11. The method of claim 10, further including determining if any remediation action is required for any of the workloads, hypervisors and guest user and kernel spaces based on the correlating and if the remediation action is said required, further including restoring one of the workloads, hypervisors and guest user and kernel spaces to an acceptable operational state.

12. The method of claim 11, wherein the determining if any remediation action is required further includes conducting fault analysis of the workloads, hypervisors and guest user and kernel spaces by comparing to stored fault signatures.

13. The method of claim 11, wherein the determining if any remediation action is required further includes consulting stored policy statements established by the enterprise.

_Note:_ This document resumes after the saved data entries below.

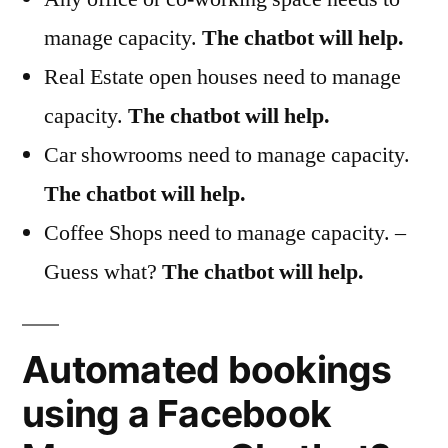
manage capacity.
The chatbot will help.
Real Estate open houses need to manage
capacity.
The chatbot will help.
Car showrooms need to manage capacity.
The chatbot will help.
Coffee Shops need to manage capacity. –
Guess what?
The chatbot will help.
Automated bookings
using a Facebook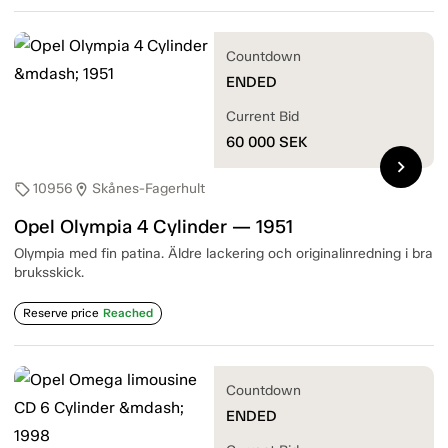
Countdown
ENDED
Current Bid
60 000
SEK
chevron_right
10956
Skånes-Fagerhult
sell
location_on
Opel Olympia 4 Cylinder — 1951
Olympia med fin patina. Äldre lackering och originalinredning i bra
bruksskick.
Reserve price
Reached
Countdown
ENDED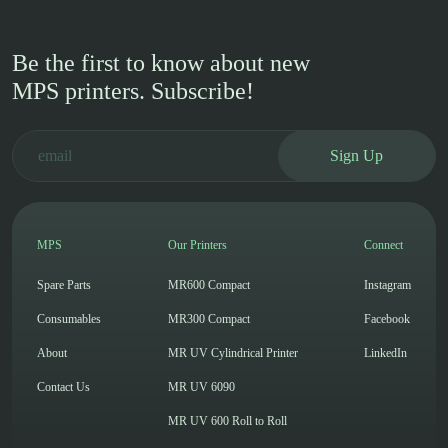
Be the first to know about new
MPS printers. Subscribe!
Sign Up
MPS
Our Printers
Connect
Spare Parts
MR600 Compact
Instagram
Consumables
MR300 Compact
Facebook
About
MR UV Cylindrical Printer
LinkedIn
Contact Us
MR UV 6090
MR UV 600 Roll to Roll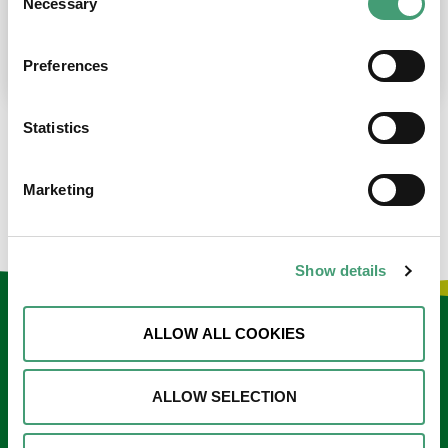
Necessary
Selection
place at the moment. I’m in…
READ MORE
Preferences
Statistics
LOAD MORE NEWS
Marketing
Show details
Keep in touch
ALLOW ALL COOKIES
Sign up to our e-newsletter
ALLOW SELECTION
Email
*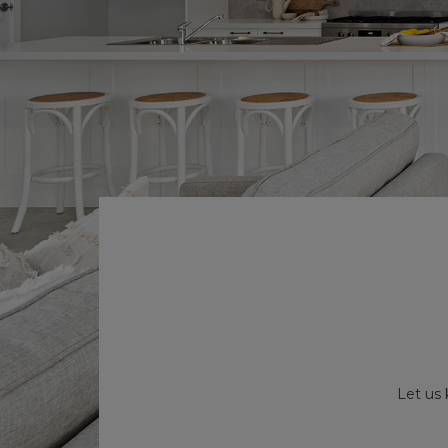
Let us 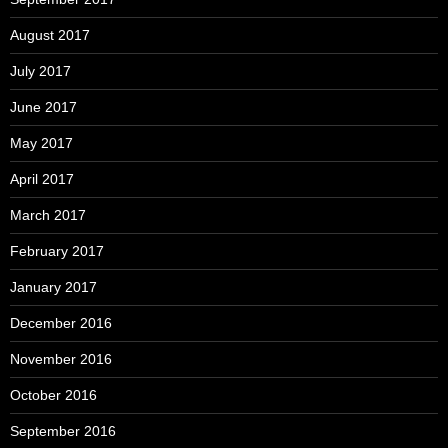
August 2017
July 2017
June 2017
May 2017
April 2017
March 2017
February 2017
January 2017
December 2016
November 2016
October 2016
September 2016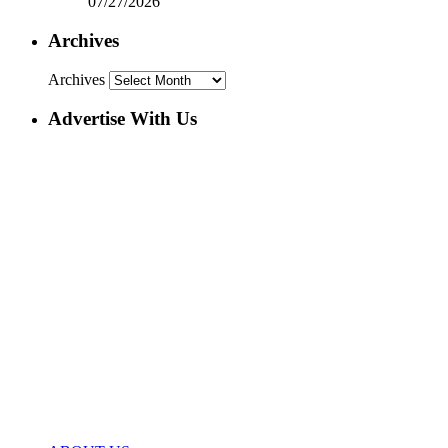
07/27/2026
Archives
Archives
Advertise With Us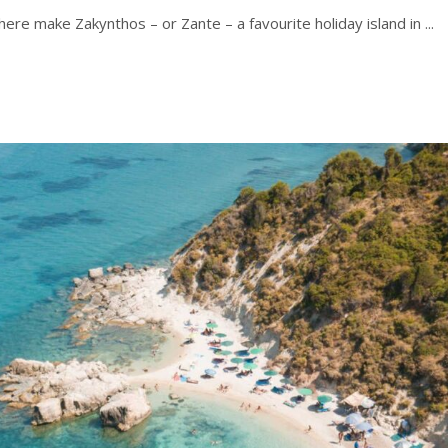
ere make Zakynthos – or Zante – a favourite holiday island in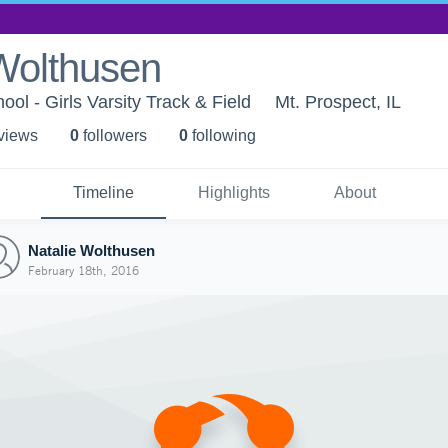
Wolthusen
ol - Girls Varsity Track & Field
Mt. Prospect, IL
 view
s
0
follower
s
0
following
Timeline
Highlights
About
Natalie Wolthusen
February 18th, 2016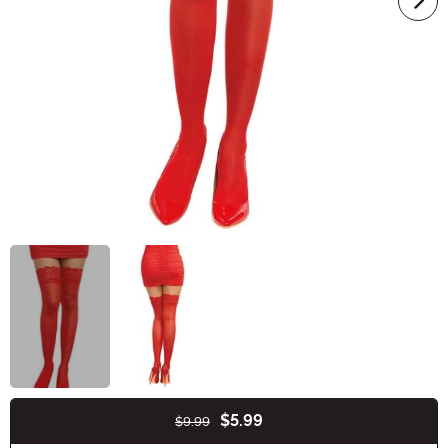
$5.99
$9.99
Buy New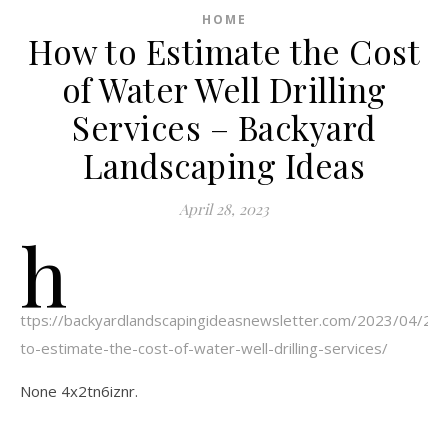
HOME
How to Estimate the Cost
of Water Well Drilling
Services – Backyard
Landscaping Ideas
April 28, 2023
h
ttps://backyardlandscapingideasnewsletter.com/2023/04/21
to-estimate-the-cost-of-water-well-drilling-services/
None 4x2tn6iznr.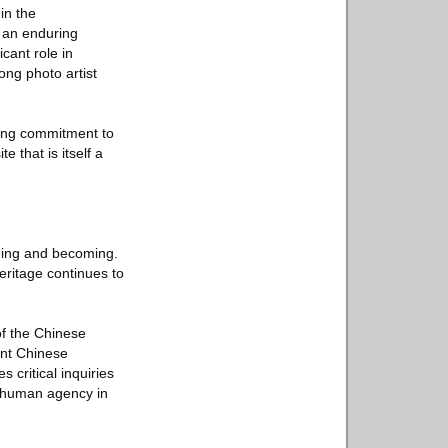
in the
s an enduring
cant role in
ong photo artist
ing commitment to
e that is itself a
being and becoming.
eritage continues to
of the Chinese
ent Chinese
 critical inquiries
of human agency in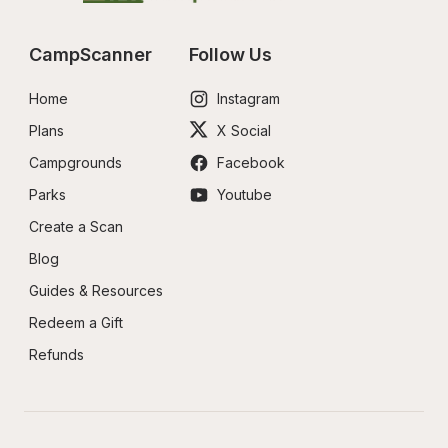
CampScanner
Follow Us
Home
Instagram
Plans
X Social
Campgrounds
Facebook
Parks
Youtube
Create a Scan
Blog
Guides & Resources
Redeem a Gift
Refunds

14. The method of claim 11, wherein the determining if any remediation action is required further includes consulting an independent software vendor at still another location remote from the enterprise in order to establish the acceptable operational state of the workloads, hypervisors and guest user and kernel spaces.

15. The method of claim 10, further including fulfilling an audit request of a computing cloud in which the workloads are deployed at the location remote from the enterprise.

16. The method of claim 15, further including identifying usage of the hardware or software platforms to generate a financial bill from the computing cloud or to identify any discrepancies.

17. The method of claim 10, further including inserting probes of executable instructions into the hardware platforms to said collect current state information from said each of the workloads, hypervisors and guest user and kernel spaces.

18. A computing system to manage workloads deployed as victual machines under the scheduling control of hypervisors on computing devices having hardware platforms with at least one operating system with guest user and kernel spaces, comprising:

at least first and second computing devices having a hardware platform with a processor, memory and available storage upon which a plurality of workloads can be configured under the scheduling control of a hypervisor including at least one operating system with guest user and kernel spaces;

probes of executable instructions configured on one of the hardware platforms to said collect current state information from a respective said workload, hypervisor and guest user and kernel spaces and to return the collected current state information to another of the hardware platforms; and

correlating executable instructions configured on the another of the hardware platforms to correlate the current state information to predefined operational characteristics for the workloads, hypervisors and guest user and kernel spaces, the predefined operation characteristics residing on the available storage for the another of the hardware platforms.

19. The computing system of claim 18, further including executable instructions configured on the another hardware platform that can be delivered to the one of the hardware platforms to restore one of the workload, hypervisor and guest user and kernel spaces to an acceptable operational state in situations requiring remediation therefor.

20. The computing system of claim 18, further including executable instructions configured on the another hardware platform that can generate or audit for discrepancies in a financial bill of a computing cloud in which the one of the hardware platforms is deployed.